Book two (of 20) of his Scot Harvath series.


----------



## 5S8Zh5 (May 24, 2020)

His first book. Timely in that Memorial day is tomorrow.


----------



## jrgold (May 24, 2020)

5S8Zh5 said:


> Book two (of 20) of his Scot Harvath series.



is that book in the same genre as Dune?


Sent from my iPhone using Tapatalk


----------



## 5S8Zh5 (May 26, 2020)

Almost done with The Terminal List (James Reece #1), Jack Carr 2018.


----------



## 5S8Zh5 (May 28, 2020)

Put down White Fang, which I started earlier today, and started Fair Warning (Jack McEvoy #3), Michael Connelly 2020, which just arrived today.


----------



## StarHalo (May 28, 2020)

jrgold said:


> is that book in the same genre as Dune?



If you're wanting legendary sci-fi, look to Ted Chiang's _Exhalation_ if you didn't already read it last year when it blew up; it's a collection of shorter stories, but they're of that caliber where the storytelling is so strong that it transcends genre, this one appears on plenty of non-sci-fi fans' lists..


----------



## 5S8Zh5 (May 29, 2020)

> Ted Chiang's _Exhalation[_QUOTE]
> 
> ^ A great read.
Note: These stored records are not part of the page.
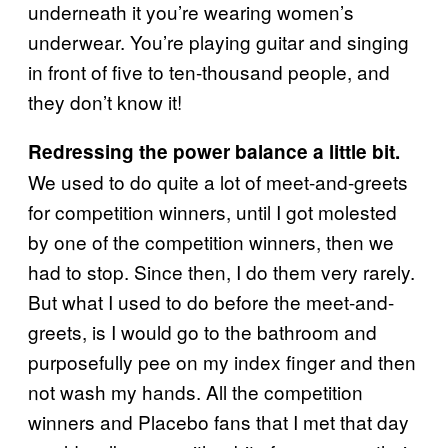
underneath it you’re wearing women’s
underwear. You’re playing guitar and singing
in front of five to ten-thousand people, and
they don’t know it!
Redressing the power balance a little bit.
We used to do quite a lot of meet-and-greets
for competition winners, until I got molested
by one of the competition winners, then we
had to stop. Since then, I do them very rarely.
But what I used to do before the meet-and-
greets, is I would go to the bathroom and
purposefully pee on my index finger and then
not wash my hands. All the competition
winners and Placebo fans that I met that day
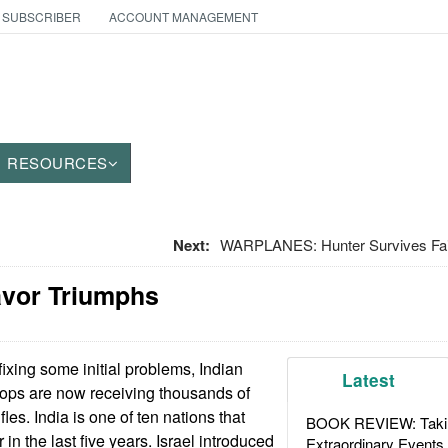
 SUBSCRIBER
ACCOUNT MANAGEMENT
RESOURCES
Next:
WARPLANES: Hunter Survives Fail
vor Triumphs
fixing some initial problems, Indian
Latest
oops are now receiving thousands of
ifles. India is one of ten nations that
BOOK REVIEW: Takin
in the last five years. Israel introduced
Extraordinary Events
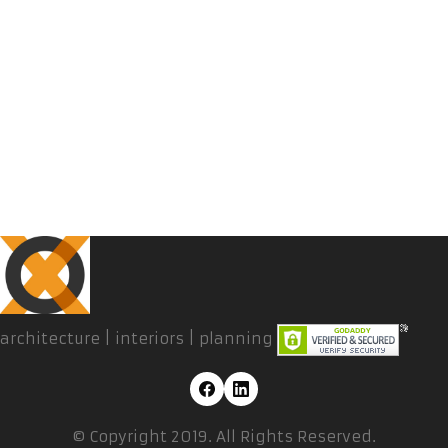
architecture | interiors | planning
© Copyright 2019. All Rights Reserved.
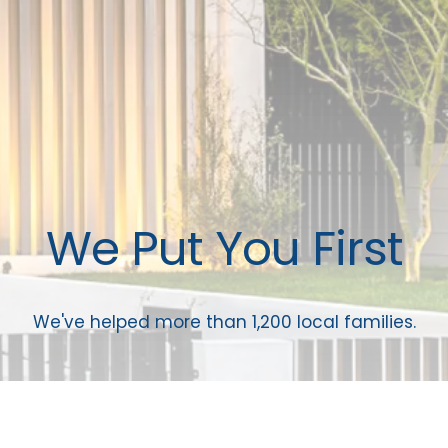
We Put You First
We've helped more than 1,200 local families.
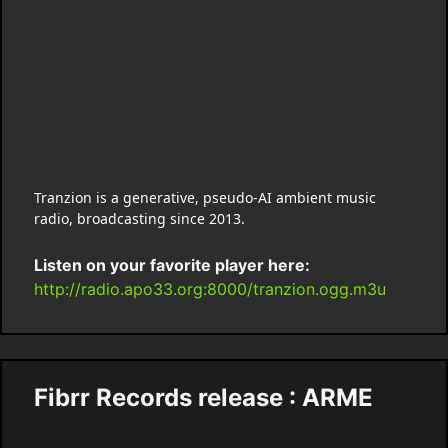
Tranzion is a generative, pseudo-AI ambient music
radio, broadcasting since 2013.
Listen on your favorite player here:
http://radio.apo33.org:8000/tranzion.ogg.m3u
Fibrr Records release : ARME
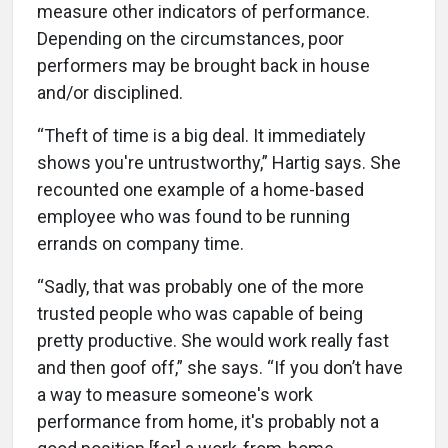
measure other indicators of performance.
Depending on the circumstances, poor
performers may be brought back in house
and/or disciplined.
“Theft of time is a big deal. It immediately
shows you're untrustworthy,” Hartig says. She
recounted one example of a home-based
employee who was found to be running
errands on company time.
“Sadly, that was probably one of the more
trusted people who was capable of being
pretty productive. She would work really fast
and then goof off,” she says. “If you don’t have
a way to measure someone's work
performance from home, it's probably not a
He wrote Story of Your Life, which the Amy Adams movie Arrival (2016) was based.
> 
> ...


----------



## jrgold (May 29, 2020)

StarHalo said:


> If you're wanting legendary sci-fi, look to Ted Chiang's _Exhalation_ if you didn't already read it last year when it blew up; it's a collection of shorter stories, but they're of that caliber where the storytelling is so strong that it transcends genre, this one appears on plenty of non-sci-fi fans' lists..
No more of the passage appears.